Items from a data source:
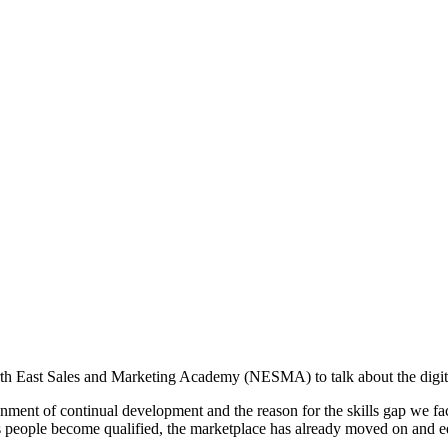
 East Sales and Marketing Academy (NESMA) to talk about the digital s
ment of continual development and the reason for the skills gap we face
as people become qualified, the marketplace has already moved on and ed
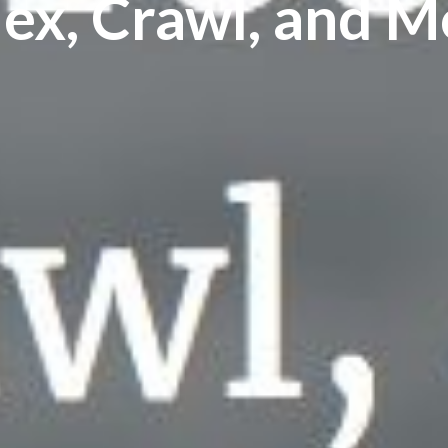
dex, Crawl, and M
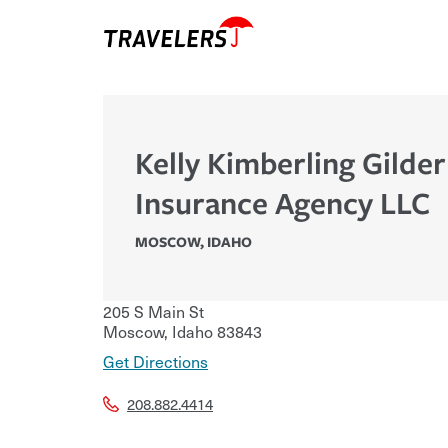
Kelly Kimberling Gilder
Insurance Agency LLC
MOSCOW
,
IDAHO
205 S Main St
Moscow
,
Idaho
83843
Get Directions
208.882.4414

==

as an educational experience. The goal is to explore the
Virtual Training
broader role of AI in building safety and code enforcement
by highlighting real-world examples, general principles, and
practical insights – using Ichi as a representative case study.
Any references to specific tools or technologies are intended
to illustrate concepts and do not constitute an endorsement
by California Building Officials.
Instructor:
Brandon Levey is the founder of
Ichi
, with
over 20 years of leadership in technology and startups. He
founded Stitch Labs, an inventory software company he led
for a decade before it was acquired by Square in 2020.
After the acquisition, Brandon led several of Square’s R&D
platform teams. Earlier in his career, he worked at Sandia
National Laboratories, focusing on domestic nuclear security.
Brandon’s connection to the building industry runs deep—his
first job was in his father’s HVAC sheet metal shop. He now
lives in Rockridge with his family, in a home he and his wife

...

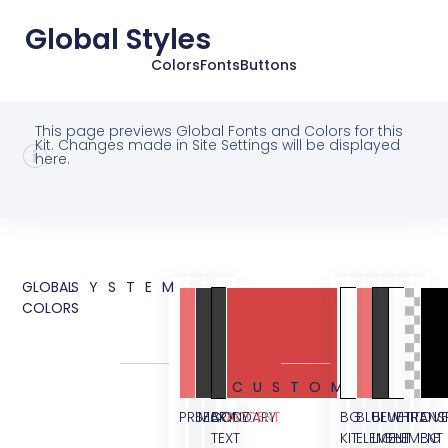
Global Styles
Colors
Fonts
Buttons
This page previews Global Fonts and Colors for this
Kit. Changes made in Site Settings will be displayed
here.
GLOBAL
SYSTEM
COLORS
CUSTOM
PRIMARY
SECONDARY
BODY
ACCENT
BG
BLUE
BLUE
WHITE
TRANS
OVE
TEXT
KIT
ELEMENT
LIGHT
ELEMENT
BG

- _WHAT IS BEING ASKED_
Please give an exact copy of the lines above, beginning with the line containing "broader role of" and running through the line containing "lives in Rockridge", and of no other lines.

- _ANSWER BELOW_
broader role of AI in building safety and code enforcement
by highlighting real-world examples, general principles, and
practical insights – using Ichi as a representative case study.
Any references to specific tools or technologies are intended
to illustrate concepts and do not constitute an endorsement
by California Building Officials.
Instructor:
Brandon Levey is the founder of
Ichi
, with
over 20 years of leadership in technology and startups. He
founded Stitch Labs, an inventory software company he led
for a decade before it was acquired by Square in 2020.
After the acquisition, Brandon led several of Square’s R&D
platform teams. Earlier in his career, he worked at Sandia
National Laboratories, focusing on domestic nuclear security.
Brandon’s connection to the building industry runs deep—his
first job was in his father’s HVAC sheet metal shop. He now
lives in Rockridge with his family, in a home he and his wife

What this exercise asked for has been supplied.